She raised her head, and he swore, even with the growing distance, with all the crowds and cars on the street, she recognized him, and her eyes lit up with joy. Then unbelievably, she unwound the red scarf around her neck, tied it in a single knot, and flung it in the air.
He reached out, but it sailed over his head. The truck turned a corner and disappeared.
Groaning in pain, Ernest searched for the scarf, barging through the throng, and finally found it in the hand of a young man. He snatched it from him, stuffed it inside his messenger bag, and limped away, glad the man didn’t attack him. He was exhausted; he would not be able to fight him off.
The street seemed endless ahead of him. He passed an elderly man carrying a bolt of silk on his back, two scrawny youngsters loading crates of guns into a truck, and a uniformed Japanese soldier driving a knife into a man with a burned skin patch. Ernest didn’t stop, didn’t look into their eyes, and kept shambling. He just wanted to go to his apartment where Miriam slept—and he prayed to God that she’d done as he’d told her.
A motorcycle rammed into a store near him, and a group of men, their faces covered by black cloth, dashed inside a Rolex shop. Inside a trading company selling malt liquor and tobacco, a mob smashed the drawers with hammers; in a bank, the Japanese soldiers were holding a group of businessmen at gunpoint, shouting that all the assets and bank accounts of the enemy aliens were property of the empire.
At last, in a quiet corner, he slid down, unable to muster an ounce of strength to take a single step more.
The clock on the Customs House struck. Five o’clock. From the blustery street came the loudspeaker, announcing a curfew starting at seven Tokyo time, now Shanghai time. Men and women would be shot if caught after the curfew.
Gulping for air heavy with gasoline, blood, and fumes, he thought of the bloody faces of the hostage businessmen in the bank and the foreigners sent to camps. All the Europeans and Americans with wealth and the protection of their countries were now prisoners, and he, a man without a country, without a job, and without a friend, had fallen through the cracks. In a world shooting bullets and bolts, he was alone, stateless, and it was up to him to live, survive, and thrive.
49
AIYI
I turned to the window, my ears filled with Cheng’s rant.
“Can you drive faster? Use your horn! Are those people blind? Can’t they see my car?” He had refused to turn back, and I had stopped begging. There was no devastating explosion as far as I could hear. Ernest must be safe. I would find him as soon as I got away.
Finally, the giant gray stone lions appeared in the distance, and Cheng locked his viselike hand on my arm as we came to the courtyard. He shouted for Sinmay. A few minutes later, Sinmay showed up on the stone staircase to his study, a building near the reception room, his long gray robe crawling with shining worms of sunlight falling through the oak. “What’s going on?”
Half of Shanghai was bombed and burned, but he appeared unperturbed as if watching the fire lit up in a stove. The foreigners in the Settlement didn’t care about us, Sinmay had said bitterly when his reporters described that the Europeans and Americans, drinking their beverages in the coffeehouses, had praised the sophisticated weaponry of the Japanese as they bombarded the Chinese area. And now the Settlement was on fire, and he sat in his study with his legs up. How strange we humans were. We built a barbed wire fence between ourselves and turned away from the suffering of others, but we forgot the immunity to pain was delusional. For though salt and sugar we might be, we all had blood in the veins and a heart in the chest, and we all died when hit by a bomb.
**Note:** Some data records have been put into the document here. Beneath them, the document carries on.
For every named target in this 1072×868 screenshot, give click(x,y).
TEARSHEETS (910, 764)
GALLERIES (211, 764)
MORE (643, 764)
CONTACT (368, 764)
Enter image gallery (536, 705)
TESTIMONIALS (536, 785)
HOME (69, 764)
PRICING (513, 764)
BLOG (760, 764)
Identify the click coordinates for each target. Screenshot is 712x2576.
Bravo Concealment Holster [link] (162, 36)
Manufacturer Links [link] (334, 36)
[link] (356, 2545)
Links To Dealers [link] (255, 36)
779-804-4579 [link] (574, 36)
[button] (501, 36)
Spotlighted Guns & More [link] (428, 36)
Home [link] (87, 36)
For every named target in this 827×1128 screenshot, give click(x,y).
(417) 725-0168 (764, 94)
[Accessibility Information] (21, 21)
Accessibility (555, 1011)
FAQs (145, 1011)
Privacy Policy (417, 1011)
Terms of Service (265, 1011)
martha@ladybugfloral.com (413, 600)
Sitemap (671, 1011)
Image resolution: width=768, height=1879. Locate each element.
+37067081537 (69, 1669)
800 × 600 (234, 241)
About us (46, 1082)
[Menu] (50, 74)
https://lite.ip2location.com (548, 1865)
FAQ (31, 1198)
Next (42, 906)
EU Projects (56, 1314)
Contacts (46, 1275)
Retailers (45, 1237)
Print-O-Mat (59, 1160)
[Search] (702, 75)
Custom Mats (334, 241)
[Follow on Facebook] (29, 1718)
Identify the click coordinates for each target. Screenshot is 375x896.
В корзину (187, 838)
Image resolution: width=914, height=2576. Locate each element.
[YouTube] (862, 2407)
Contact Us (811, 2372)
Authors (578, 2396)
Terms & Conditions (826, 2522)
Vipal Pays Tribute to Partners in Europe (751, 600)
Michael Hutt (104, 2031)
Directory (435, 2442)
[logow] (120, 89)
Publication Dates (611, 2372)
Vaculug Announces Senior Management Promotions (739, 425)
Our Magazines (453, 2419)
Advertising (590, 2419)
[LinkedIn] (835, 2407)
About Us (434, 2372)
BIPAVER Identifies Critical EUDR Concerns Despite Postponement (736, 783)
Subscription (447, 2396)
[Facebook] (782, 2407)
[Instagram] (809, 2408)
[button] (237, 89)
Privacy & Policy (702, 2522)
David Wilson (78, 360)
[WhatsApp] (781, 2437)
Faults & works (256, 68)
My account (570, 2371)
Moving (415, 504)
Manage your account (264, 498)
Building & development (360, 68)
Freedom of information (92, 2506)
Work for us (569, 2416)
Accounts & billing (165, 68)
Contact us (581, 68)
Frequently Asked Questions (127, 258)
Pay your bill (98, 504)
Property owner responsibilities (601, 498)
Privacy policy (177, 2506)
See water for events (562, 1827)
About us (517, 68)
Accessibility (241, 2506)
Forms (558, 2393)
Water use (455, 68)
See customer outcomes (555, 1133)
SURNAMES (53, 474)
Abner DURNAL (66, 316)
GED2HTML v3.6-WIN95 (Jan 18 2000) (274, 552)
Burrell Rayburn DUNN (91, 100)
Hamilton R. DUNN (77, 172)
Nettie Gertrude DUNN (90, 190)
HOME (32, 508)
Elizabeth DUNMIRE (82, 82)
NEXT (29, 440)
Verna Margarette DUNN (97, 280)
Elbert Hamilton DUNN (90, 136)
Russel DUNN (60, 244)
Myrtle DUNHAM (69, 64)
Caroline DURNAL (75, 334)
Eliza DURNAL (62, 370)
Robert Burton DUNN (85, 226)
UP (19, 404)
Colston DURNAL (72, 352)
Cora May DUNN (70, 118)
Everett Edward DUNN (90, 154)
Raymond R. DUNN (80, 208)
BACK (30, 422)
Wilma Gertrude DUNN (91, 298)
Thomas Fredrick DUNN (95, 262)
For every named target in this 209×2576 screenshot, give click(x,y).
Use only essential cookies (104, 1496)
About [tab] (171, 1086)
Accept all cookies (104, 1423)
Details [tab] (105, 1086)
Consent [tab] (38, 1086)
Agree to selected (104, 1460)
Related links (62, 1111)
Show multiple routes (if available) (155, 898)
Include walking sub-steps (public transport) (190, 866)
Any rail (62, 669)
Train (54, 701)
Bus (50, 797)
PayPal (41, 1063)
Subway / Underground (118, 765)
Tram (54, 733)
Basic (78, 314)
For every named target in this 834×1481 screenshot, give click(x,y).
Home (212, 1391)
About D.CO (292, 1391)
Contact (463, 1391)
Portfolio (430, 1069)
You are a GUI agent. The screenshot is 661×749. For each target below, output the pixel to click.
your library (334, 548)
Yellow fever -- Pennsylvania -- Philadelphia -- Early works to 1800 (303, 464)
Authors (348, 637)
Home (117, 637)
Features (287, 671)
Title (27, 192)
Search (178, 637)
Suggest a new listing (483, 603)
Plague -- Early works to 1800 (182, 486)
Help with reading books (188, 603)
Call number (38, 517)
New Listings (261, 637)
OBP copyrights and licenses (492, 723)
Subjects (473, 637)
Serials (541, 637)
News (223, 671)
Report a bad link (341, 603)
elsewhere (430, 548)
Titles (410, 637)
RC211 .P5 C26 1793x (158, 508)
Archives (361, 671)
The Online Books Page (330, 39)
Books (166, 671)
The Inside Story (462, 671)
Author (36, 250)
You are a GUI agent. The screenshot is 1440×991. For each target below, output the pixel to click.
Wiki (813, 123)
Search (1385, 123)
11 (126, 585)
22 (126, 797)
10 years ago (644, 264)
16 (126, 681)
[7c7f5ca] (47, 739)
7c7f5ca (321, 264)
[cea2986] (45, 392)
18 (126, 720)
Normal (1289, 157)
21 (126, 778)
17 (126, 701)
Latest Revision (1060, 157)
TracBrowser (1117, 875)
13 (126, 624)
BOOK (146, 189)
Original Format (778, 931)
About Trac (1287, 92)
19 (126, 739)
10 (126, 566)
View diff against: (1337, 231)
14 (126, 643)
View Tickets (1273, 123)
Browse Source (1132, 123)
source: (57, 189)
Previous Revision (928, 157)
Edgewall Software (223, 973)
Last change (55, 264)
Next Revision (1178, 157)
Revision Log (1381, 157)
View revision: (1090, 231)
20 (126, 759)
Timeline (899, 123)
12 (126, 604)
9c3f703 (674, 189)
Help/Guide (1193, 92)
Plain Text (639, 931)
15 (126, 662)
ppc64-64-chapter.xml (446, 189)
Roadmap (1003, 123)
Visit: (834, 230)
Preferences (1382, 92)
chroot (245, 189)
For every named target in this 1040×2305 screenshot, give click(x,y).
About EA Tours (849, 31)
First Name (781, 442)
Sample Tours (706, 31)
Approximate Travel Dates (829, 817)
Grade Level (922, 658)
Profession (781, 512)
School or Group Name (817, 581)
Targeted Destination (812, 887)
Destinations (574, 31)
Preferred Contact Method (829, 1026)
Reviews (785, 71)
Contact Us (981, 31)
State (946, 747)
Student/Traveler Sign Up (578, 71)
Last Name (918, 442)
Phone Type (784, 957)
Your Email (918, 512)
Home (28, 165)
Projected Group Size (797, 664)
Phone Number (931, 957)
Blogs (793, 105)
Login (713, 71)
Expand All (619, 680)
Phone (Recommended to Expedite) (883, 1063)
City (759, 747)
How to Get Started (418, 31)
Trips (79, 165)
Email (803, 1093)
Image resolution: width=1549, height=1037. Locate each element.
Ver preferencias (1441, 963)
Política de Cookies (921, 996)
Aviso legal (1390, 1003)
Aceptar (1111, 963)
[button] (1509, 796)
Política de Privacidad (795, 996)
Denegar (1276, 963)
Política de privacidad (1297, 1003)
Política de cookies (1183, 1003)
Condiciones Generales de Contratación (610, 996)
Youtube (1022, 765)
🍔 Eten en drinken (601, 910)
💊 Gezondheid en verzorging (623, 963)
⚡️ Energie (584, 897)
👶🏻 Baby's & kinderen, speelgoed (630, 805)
“I’m going to my room.” I tried to shake off Cheng.
His grip tightened. “We need to talk, Sinmay.”
“Come in.” Sinmay frowned.
I had an inkling of what he wanted to talk about. Cheng, a proud man, would not forgive me for what I had told him in the car. Perhaps he wanted to revoke our engagement, which must be approved by Sinmay, the authority of the house. Relief washed over me. This would be the most ideal solution. Cheng’s dignity would be saved, and I would be free.
Elated, I stepped inside my brother’s dim study, stuffy without the flow of air; the sunlight made an attempt to squeeze through the intricate lattices of the door but was not able to pierce through. Inside, Peiyu sat on a redwood chair beside a black table, a teacup in hand. Behind her, a nanny was carrying the baby bundled in thick layers of coats.
“You’re bleeding, Aiyi.” Peiyu put down the teacup. “And your dress!”